Wirtschaftsminister Martin Kocher (ÖVP) will sich bei der am Freitag geplanten Abstimmung zum EU-Lieferkettengesetz enthalten. Das gab das Büro des Ministers am Mittwochnachmittag auf APA-Anfrage bekannt. Justizministerin Alma Zadić vom Grünen Koalitionspartner der Türkisen hatte Kocher erst kurz davor zu dessen Zustimmung aufgefordert. „Der Kompromissvorschlag ist nicht zustimmungsfähig“, hieß es hingegen von Kocher. Die Koalition ist in diesem Punkt damit uneins.
Gewerkschaft, Arbeiterkammer, NGO und Umweltschützer sind für das Vorhaben, sie sehen Nutzen für Menschen und Umwelt. Wirtschaftsvertreter von Wirtschaftskammer (WKÖ) und Industriellenvereinigung (IV) sind dagegen, sie warnen vor einer Überregulierung.
„Wir unterstützen die Ziele der Richtlinie und wollen eine umsetzbare Grundlage“, so Kocher. Aber: „Der aktuelle Richtlinienentwurf ist nicht umsetzbar und wirkt sich stark negativ für Unternehmen sowohl in der EU als auch in den Ländern des globalen Südens aus.“ Im Ergebnis würden viele Pflichten und Haftungsrisiken auf kleine und mittlere Unternehmen überwälzt, sprach Kocher ähnlich der Argumentation der Wirtschaftsvertreter von zuletzt. „Die österreichische Wirtschaft besteht zu 99,6 Prozent aus KMU. Es besteht die Gefahr, dass kleine und mittlere Unternehmen weltweit aus internationalen Lieferketten gedrängt werden. Wir dürfen Europas Position in der Weltwirtschaft nicht schwächen“, so Kocher. „Daher werde ich auf europäischer Ebene für eine Rückkehr an den Verhandlungstisch eintreten, um Verbesserungen im Kompromisstext zu erzielen. Wir haben dazu konkrete Vorschläge, weil wir eine starke, aber umsetzbare Lieferkettenrichtlinie wollen.“
Deutschland will sich auch enthalten
Erst dieser Tage war bekanntgeworden, dass sich das gewichtige EU-Mitgliedsland Deutschland ebenso enthalten wolle. Dem Vernehmen nach überlegen das seither einige weitere EU-Staaten. Für eine Annahme des Lieferkettengesetzes ist eine qualifizierte Mehrheit nötig.

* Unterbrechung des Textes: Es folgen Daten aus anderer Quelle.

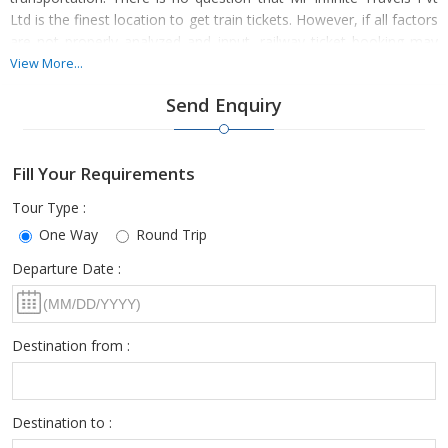
Ltd is the finest location to get train tickets. However, if all factors
are not properly analyzed and input, railway ticket booking may
be difficult for everyone.
View More...
Send Enquiry
For this reason, we suggest enlisting the assistance of a
Fill Your Requirements
seasoned travel agency like ours for advice at every stage of the
procedure and to have the smoothest train journey.
Tour Type :
One Way
Round Trip
Departure Date :
As one of the top travel agencies, you can put all of your trust in
us. Choose us if you only want to make memories.
Destination from :
Destination to :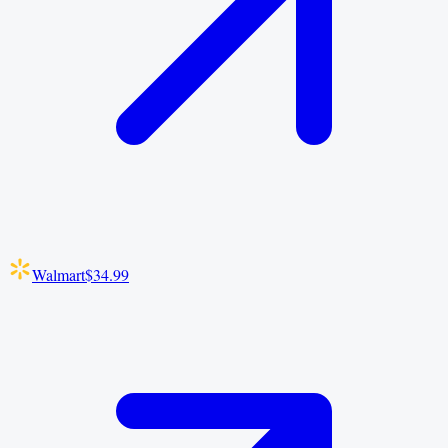
Walmart
$34.99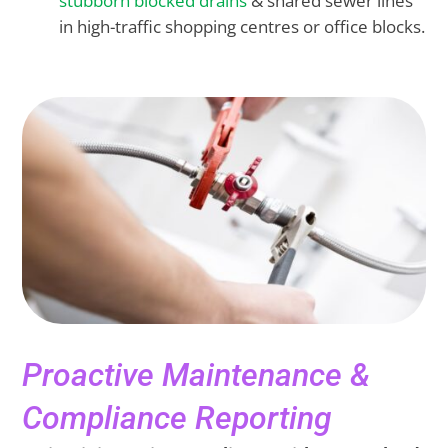
stubborn blocked drains
& shared sewer lines
in high-traffic shopping centres or office blocks.
Proactive Maintenance &
Compliance Reporting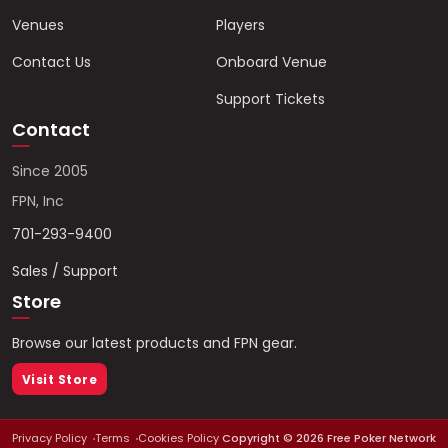
Venues
Players
Contact Us
Onboard Venue
Support Tickets
Contact
Since 2005
FPN, Inc
701-293-9400
Sales / Support
Store
Browse our latest products and FPN gear.
Visit Store
Privacy Policy
Terms
Cookies Policy
Copyright ©
2026
Free Poker Network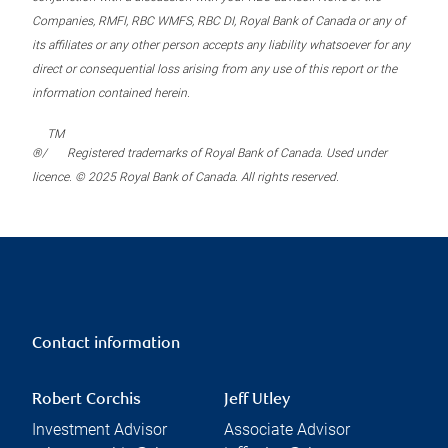
Companies, RMFI, RBC WMFS, RBC DI, Royal Bank of Canada or any of
its affiliates or any other person accepts any liability whatsoever for any
direct or consequential loss arising from any use of this report or the
information contained herein.
TM
®/
Registered trademarks of Royal Bank of Canada. Used under
licence. © 2025 Royal Bank of Canada. All rights reserved.
Contact information
Robert Corchis
Jeff Utley
Investment Advisor
Associate Advisor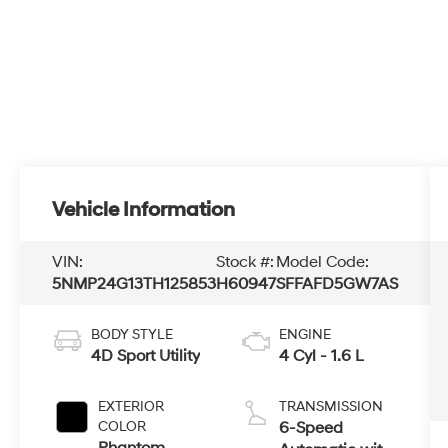
Vehicle Information
VIN:
Stock #:
Model Code:
5NMP24G13TH125853
H60947
SFFAFD5GW7AS
BODY STYLE
ENGINE
4D Sport Utility
4 Cyl - 1.6 L
EXTERIOR
TRANSMISSION
COLOR
6-Speed
Phantom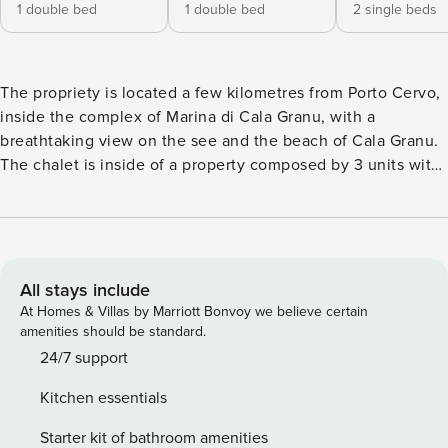
1 double bed
1 double bed
2 single beds
The propriety is located a few kilometres from Porto Cervo,
inside the complex of Marina di Cala Granu, with a
breathtaking view on the see and the beach of Cala Granu.
The chalet is inside of a property composed by 3 units with
a shared entrance, it has covered outdoor park lots,
conditioned air and wi fi internet. On request, it is possible
to rent also the chalet on the upper level of the same
propriety, with a pool, for a total number of 10/12 guests.
Marina di Cala Granu is an excellent choice for families or
All stays include
friends groups, the house is fully equipped, near the areas
At Homes & Villas by Marriott Bonvoy we believe certain
of major interest of Porto Cervo but at the same time
amenities should be standard.
perfect for some relax immersed in the green. The
24/7 support
published price is inclusive of commissions which are
Kitchen essentials
charged to the guest
Starter kit of bathroom amenities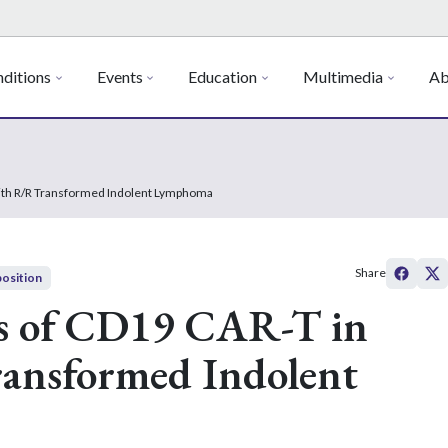
ditions
Events
Education
Multimedia
Ab
ith R/R Transformed Indolent Lymphoma
Share
osition
s of CD19 CAR-T in
ransformed Indolent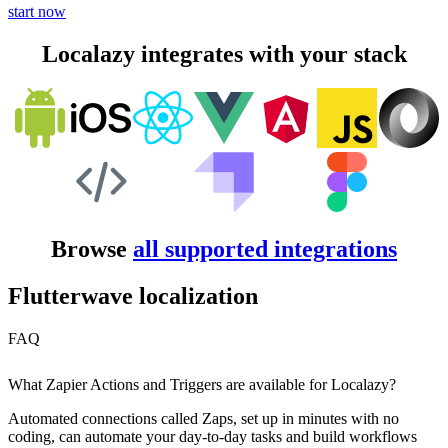
start now
Localazy integrates with your stack
Browse
all supported integrations
Flutterwave localization
FAQ
What Zapier Actions and Triggers are available for Localazy?
Automated connections called Zaps, set up in minutes with no
coding, can automate your day-to-day tasks and build workflows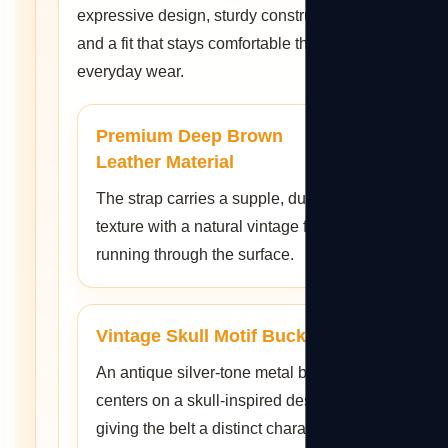
expressive design, sturdy construction,
and a fit that stays comfortable through
everyday wear.
Premium Deep Brown
Leather Material
The strap carries a supple, durable
texture with a natural vintage feel
running through the surface.
Vintage Skull Motif Buckle
An antique silver-tone metal buckle
centers on a skull-inspired design,
giving the belt a distinct character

Durch das EU-Lieferkettengesetz sollen große Unternehmen zur Rechenschaft gezogen werden, wenn sie etwa von Kinder- oder Zwangsarbeit außerhalb der EU profitieren. Größere Unternehmen müssen zudem einen Plan erstellen, der sicherstellt, dass ihr Geschäftsmodell und ihre Strategie mit der Einhaltung der Pariser Klimaziele zur Begrenzung der Erderwärmung vereinbar sind.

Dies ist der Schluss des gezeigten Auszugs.